Right now I’m on my second time through ‘Blitzscaling, a Reid Hoffman book’ about building a business at scale. Ultimately, it’s a book about how big iconic companies like Uber and Airbnb became as big as they are because they took over their markets with the advantage of being the first to scale. We think Zylo is going to be a massive hit and a big company, so I’m thinking pretty big about things like that.
What’s the best advice you’ve ever received?
Relax and slow down. I work at a very fast pace and I have expectations of getting to things faster than most people, so it’s important for me to not get frustrated over things I shouldn’t be worried about.
Something you do better than others – the secret of your success?
Staying the course and being honest and direct with others as you’re doing that work. I don’t think I’m ultimately doing anything better, I just stick it out and don’t quit early.
Tag the one person in the industry whose answers to these questions you would love to read:
Byron Deeter (Bessemer Venture Partners).
Thank you, Eric! That was fun and hope to see you back on MarTech Series soon.
Eric Christoper is CEO and co-founder of Zylo, the leading SaaS management platform for the enterprise.

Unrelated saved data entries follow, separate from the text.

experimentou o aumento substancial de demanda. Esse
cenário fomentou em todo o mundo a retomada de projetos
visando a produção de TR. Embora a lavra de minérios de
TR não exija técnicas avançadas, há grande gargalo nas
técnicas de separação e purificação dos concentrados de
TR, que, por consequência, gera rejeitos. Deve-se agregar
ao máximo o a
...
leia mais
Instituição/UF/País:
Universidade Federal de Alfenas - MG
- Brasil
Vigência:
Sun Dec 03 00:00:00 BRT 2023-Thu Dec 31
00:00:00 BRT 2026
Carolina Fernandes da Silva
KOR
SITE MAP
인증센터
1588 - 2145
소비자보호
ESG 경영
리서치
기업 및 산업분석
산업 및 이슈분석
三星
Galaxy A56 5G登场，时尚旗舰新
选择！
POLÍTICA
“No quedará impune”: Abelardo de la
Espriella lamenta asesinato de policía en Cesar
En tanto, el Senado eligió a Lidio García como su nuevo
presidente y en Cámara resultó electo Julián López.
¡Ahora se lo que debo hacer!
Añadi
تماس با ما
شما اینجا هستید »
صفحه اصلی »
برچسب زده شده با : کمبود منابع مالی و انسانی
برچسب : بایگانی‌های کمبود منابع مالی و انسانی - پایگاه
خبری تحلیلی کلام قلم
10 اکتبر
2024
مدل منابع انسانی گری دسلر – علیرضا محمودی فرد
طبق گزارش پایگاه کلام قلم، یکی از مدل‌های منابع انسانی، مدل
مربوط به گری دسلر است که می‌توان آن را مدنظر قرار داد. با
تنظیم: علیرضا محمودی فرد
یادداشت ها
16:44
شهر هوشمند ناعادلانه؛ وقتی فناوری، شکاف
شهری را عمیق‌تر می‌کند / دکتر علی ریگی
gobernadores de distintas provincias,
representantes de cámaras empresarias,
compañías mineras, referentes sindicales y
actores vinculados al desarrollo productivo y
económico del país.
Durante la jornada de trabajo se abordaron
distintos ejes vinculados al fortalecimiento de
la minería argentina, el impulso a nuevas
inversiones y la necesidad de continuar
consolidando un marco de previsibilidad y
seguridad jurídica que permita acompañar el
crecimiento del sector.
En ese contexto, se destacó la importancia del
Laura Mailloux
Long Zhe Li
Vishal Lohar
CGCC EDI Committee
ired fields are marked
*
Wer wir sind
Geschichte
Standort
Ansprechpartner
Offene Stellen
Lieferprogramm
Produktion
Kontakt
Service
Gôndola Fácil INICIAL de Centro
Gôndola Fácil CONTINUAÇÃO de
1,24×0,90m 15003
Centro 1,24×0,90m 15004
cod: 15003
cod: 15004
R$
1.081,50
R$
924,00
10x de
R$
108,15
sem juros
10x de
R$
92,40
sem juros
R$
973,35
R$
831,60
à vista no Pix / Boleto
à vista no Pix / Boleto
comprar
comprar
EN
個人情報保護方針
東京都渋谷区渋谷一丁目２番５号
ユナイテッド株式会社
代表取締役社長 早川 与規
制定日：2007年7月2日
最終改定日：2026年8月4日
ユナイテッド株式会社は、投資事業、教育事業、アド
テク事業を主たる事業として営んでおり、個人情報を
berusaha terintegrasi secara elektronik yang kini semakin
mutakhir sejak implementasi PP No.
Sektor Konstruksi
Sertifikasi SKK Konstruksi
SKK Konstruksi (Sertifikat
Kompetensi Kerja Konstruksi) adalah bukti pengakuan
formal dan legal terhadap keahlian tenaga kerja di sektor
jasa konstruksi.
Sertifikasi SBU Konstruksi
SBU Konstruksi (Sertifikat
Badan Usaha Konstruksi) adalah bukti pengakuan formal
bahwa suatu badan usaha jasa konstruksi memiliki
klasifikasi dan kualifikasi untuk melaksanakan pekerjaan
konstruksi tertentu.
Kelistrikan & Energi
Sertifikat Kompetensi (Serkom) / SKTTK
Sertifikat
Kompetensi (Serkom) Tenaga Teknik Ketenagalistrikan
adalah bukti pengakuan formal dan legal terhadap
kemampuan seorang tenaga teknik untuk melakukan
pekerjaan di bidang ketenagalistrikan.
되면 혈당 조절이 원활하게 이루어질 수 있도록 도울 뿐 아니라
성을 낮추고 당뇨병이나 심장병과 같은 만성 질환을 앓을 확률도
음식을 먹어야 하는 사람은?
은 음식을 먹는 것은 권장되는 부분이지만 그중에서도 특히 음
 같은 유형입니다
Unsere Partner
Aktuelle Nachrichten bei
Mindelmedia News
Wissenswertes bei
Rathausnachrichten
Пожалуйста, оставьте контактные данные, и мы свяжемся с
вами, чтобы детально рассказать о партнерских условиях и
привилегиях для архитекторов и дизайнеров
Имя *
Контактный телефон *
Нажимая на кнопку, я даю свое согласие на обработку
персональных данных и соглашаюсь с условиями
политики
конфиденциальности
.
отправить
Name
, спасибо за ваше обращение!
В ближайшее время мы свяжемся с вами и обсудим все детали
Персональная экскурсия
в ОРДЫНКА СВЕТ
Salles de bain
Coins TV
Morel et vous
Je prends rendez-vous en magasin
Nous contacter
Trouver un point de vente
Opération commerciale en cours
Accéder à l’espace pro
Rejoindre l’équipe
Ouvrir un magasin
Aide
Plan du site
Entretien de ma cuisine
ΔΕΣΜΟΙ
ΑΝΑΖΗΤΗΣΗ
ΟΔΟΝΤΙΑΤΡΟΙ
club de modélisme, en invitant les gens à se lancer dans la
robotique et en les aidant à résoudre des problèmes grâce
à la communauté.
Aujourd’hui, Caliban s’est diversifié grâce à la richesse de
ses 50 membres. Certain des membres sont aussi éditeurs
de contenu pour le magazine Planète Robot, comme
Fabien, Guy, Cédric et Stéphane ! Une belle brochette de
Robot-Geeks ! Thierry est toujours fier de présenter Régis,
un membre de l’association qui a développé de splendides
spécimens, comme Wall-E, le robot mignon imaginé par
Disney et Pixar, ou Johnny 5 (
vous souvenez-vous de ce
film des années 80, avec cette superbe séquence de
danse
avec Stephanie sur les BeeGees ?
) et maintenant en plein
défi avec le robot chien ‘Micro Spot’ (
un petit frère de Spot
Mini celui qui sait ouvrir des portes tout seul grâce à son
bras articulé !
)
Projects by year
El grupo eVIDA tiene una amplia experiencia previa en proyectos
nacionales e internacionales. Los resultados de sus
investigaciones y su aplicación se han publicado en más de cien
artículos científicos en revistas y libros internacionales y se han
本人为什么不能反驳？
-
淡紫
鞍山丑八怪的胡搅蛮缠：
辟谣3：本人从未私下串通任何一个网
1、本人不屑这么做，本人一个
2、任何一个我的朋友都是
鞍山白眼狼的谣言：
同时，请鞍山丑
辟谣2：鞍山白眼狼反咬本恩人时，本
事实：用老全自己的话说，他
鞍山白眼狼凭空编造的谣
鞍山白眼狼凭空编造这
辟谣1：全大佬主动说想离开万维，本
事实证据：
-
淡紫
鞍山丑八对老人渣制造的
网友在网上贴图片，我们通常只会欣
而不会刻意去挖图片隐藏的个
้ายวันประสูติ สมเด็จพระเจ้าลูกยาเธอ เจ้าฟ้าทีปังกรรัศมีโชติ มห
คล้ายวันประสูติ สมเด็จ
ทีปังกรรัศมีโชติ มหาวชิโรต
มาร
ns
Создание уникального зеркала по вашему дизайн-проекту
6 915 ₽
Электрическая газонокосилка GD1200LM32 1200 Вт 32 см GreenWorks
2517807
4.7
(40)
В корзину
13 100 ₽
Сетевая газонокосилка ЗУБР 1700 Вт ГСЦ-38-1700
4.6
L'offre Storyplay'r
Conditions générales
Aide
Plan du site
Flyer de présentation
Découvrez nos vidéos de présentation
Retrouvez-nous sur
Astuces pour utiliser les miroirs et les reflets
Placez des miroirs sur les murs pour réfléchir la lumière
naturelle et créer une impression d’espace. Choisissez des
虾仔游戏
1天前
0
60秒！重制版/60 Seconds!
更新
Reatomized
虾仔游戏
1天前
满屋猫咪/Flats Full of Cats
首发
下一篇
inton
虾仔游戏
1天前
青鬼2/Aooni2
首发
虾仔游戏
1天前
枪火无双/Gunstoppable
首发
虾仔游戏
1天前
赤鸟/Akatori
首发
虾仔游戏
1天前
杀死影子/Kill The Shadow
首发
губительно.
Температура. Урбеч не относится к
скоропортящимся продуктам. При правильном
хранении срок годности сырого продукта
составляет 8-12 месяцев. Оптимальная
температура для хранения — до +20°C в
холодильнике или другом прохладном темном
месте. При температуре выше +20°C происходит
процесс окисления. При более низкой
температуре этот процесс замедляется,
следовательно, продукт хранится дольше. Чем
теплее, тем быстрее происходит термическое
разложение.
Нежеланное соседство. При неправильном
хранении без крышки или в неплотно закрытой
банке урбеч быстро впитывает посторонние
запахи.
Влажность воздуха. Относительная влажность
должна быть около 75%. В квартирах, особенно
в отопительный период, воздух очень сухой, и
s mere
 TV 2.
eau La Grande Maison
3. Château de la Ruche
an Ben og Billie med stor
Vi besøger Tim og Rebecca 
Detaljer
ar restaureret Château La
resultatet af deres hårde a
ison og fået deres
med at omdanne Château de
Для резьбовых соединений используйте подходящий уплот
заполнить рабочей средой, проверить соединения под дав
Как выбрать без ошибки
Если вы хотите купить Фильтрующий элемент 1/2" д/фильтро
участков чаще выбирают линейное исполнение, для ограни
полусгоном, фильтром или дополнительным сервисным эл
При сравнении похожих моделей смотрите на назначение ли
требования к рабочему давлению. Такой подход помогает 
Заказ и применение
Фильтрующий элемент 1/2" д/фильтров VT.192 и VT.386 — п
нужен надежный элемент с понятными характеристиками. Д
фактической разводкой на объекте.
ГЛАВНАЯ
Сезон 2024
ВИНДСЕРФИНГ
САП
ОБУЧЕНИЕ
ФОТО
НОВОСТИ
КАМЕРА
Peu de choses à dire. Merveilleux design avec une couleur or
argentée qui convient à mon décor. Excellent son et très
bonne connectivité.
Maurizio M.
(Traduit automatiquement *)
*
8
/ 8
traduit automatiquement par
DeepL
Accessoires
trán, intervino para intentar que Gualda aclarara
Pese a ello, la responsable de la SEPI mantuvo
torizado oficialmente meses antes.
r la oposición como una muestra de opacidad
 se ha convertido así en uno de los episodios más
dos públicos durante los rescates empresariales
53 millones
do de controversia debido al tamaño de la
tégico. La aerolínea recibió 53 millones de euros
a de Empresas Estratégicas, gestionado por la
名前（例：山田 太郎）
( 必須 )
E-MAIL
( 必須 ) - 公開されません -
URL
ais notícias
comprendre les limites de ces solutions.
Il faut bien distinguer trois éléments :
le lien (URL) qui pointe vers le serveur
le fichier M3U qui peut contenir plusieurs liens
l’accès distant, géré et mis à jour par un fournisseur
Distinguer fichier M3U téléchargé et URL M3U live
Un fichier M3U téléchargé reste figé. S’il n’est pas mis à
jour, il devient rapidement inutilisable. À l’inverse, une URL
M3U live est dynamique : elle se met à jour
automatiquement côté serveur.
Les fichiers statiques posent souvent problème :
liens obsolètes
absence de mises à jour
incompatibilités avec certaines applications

After more than 15 years of helping clients discover and adopt breakthrough software solutions, he envisioned a more proactive way for business leaders to manage their SaaS investments and the result is Zylo.
Eric’s journey to CEO and co-founder started with sales from 2002 to 2010 at ExactTarget (later acquired by SalesForce), followed by six years serving as SVP of Sales at Shoutlet and Sprout Social before co-founding Zylo in 2016.
Eric believes that SaaS is the single most transformative force in the evolution of business IT and that those who fail to effectively manage and optimize the rapid adoption of SaaS will be left behind. His vision for Zylo is to deliver value, an intuitive solution, and best-in-class customer experience.
When he is not focused on creating value for Zylo customers, you can find Eric at home on Indianapolis’ northside with his wife and two children, where he enjoys a quality bourbon and playing paddle tennis.
The largest independent enterprise SaaS management platform, Zylo transforms how businesses manage their SaaS application portfolios. By creating transparency around SaaS spend, license utilization, and user feedback, Zylo provides a centralized system of record that empowers business leaders to discover, manage, measure, and secure their SaaS investment.
The MTS Martech Interview Series is a fun Q&A style chat which we really enjoy doing with martech leaders. With inspiration from Lifehacker’s How I work interviews, the MarTech Series Interviews follows a two part format On Marketing Technology, and This Is How I Work. The format was chosen because when we decided to start an interview series with the biggest and brightest minds in martech – we wanted to get insight into two areas … one – their ideas on marketing tech and two – insights into the philosophy and methods that make these leaders tick.